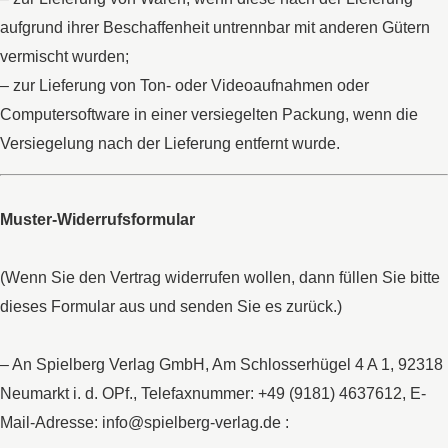
aufgrund ihrer Beschaffenheit untrennbar mit anderen Gütern
vermischt wurden;
– zur Lieferung von Ton- oder Videoaufnahmen oder
Computersoftware in einer versiegelten Packung, wenn die
Versiegelung nach der Lieferung entfernt wurde.
Muster-Widerrufsformular
(Wenn Sie den Vertrag widerrufen wollen, dann füllen Sie bitte
dieses Formular aus und senden Sie es zurück.)
– An Spielberg Verlag GmbH, Am Schlosserhügel 4 A 1, 92318
Neumarkt i. d. OPf., Telefaxnummer: +49 (9181) 4637612, E-
Mail-Adresse: info@spielberg-verlag.de :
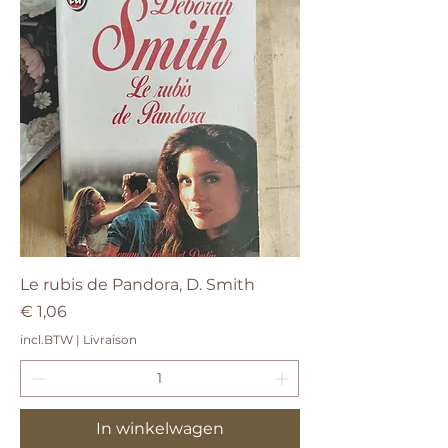
Le rubis de Pandora, D. Smith
Prijs
€ 1,06
incl.BTW
|
Livraison
In winkelwagen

* What you will do
Give back the data exactly. Pictures stay out.

* Answer area
aufgrund ihrer Beschaffenheit untrennbar mit anderen Gütern
vermischt wurden;
– zur Lieferung von Ton- oder Videoaufnahmen oder
Computersoftware in einer versiegelten Packung, wenn die
Versiegelung nach der Lieferung entfernt wurde.
Muster-Widerrufsformular
(Wenn Sie den Vertrag widerrufen wollen, dann füllen Sie bitte
dieses Formular aus und senden Sie es zurück.)
– An Spielberg Verlag GmbH, Am Schlosserhügel 4 A 1, 92318
Neumarkt i. d. OPf., Telefaxnummer: +49 (9181) 4637612, E-
Mail-Adresse: info@spielberg-verlag.de :
Le rubis de Pandora, D. Smith
Prijs
€ 1,06
incl.BTW
|
Livraison
In winkelwagen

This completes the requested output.